_DATASET ENTRIES_:
↓↓↓

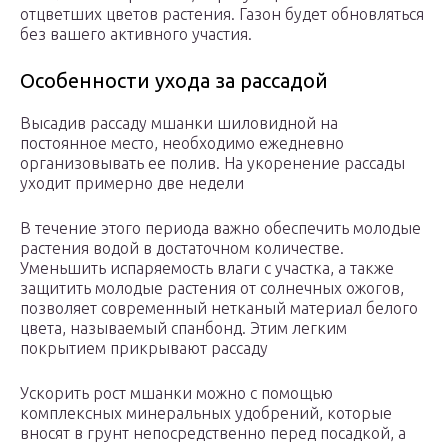
отцветших цветов растения. Газон будет обновляться
без вашего активного участия.
Особенности ухода за рассадой
Высадив рассаду мшанки шиловидной на
постоянное место, необходимо ежедневно
организовывать ее полив. На укоренение рассады
уходит примерно две недели
В течение этого периода важно обеспечить молодые
растения водой в достаточном количестве.
Уменьшить испаряемость влаги с участка, а также
защитить молодые растения от солнечных ожогов,
позволяет современный нетканый материал белого
цвета, называемый спанбонд. Этим легким
покрытием прикрывают рассаду
Ускорить рост мшанки можно с помощью
комплексных минеральных удобрений, которые
вносят в грунт непосредственно перед посадкой, а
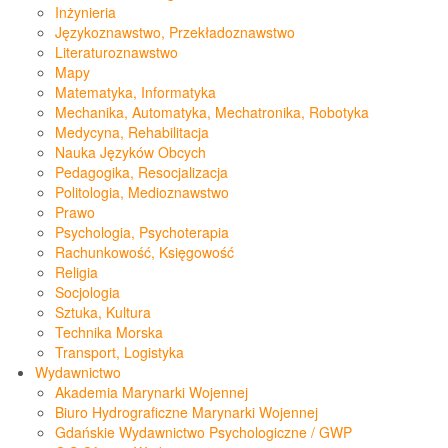
Inżynieria
Językoznawstwo, Przekładoznawstwo
Literaturoznawstwo
Mapy
Matematyka, Informatyka
Mechanika, Automatyka, Mechatronika, Robotyka
Medycyna, Rehabilitacja
Nauka Języków Obcych
Pedagogika, Resocjalizacja
Politologia, Medioznawstwo
Prawo
Psychologia, Psychoterapia
Rachunkowość, Księgowość
Religia
Socjologia
Sztuka, Kultura
Technika Morska
Transport, Logistyka
Wydawnictwo
Akademia Marynarki Wojennej
Biuro Hydrograficzne Marynarki Wojennej
Gdańskie Wydawnictwo Psychologiczne / GWP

↑↑↑

_TASK_: Would you transcribe all of the data exactly, apart from its pictures?

_RESPONSE TO THIS EXERCISE_:
отцветших цветов растения. Газон будет обновляться
без вашего активного участия.
Особенности ухода за рассадой
Высадив рассаду мшанки шиловидной на
постоянное место, необходимо ежедневно
организовывать ее полив. На укоренение рассады
уходит примерно две недели
В течение этого периода важно обеспечить молодые
растения водой в достаточном количестве.
Уменьшить испаряемость влаги с участка, а также
защитить молодые растения от солнечных ожогов,
позволяет современный нетканый материал белого
цвета, называемый спанбонд. Этим легким
покрытием прикрывают рассаду
Ускорить рост мшанки можно с помощью
комплексных минеральных удобрений, которые
вносят в грунт непосредственно перед посадкой, а
Inżynieria
Językoznawstwo, Przekładoznawstwo
Literaturoznawstwo
Mapy
Matematyka, Informatyka
Mechanika, Automatyka, Mechatronika, Robotyka
Medycyna, Rehabilitacja
Nauka Języków Obcych
Pedagogika, Resocjalizacja
Politologia, Medioznawstwo
Prawo
Psychologia, Psychoterapia
Rachunkowość, Księgowość
Religia
Socjologia
Sztuka, Kultura
Technika Morska
Transport, Logistyka
Wydawnictwo
Akademia Marynarki Wojennej
Biuro Hydrograficzne Marynarki Wojennej
Gdańskie Wydawnictwo Psychologiczne / GWP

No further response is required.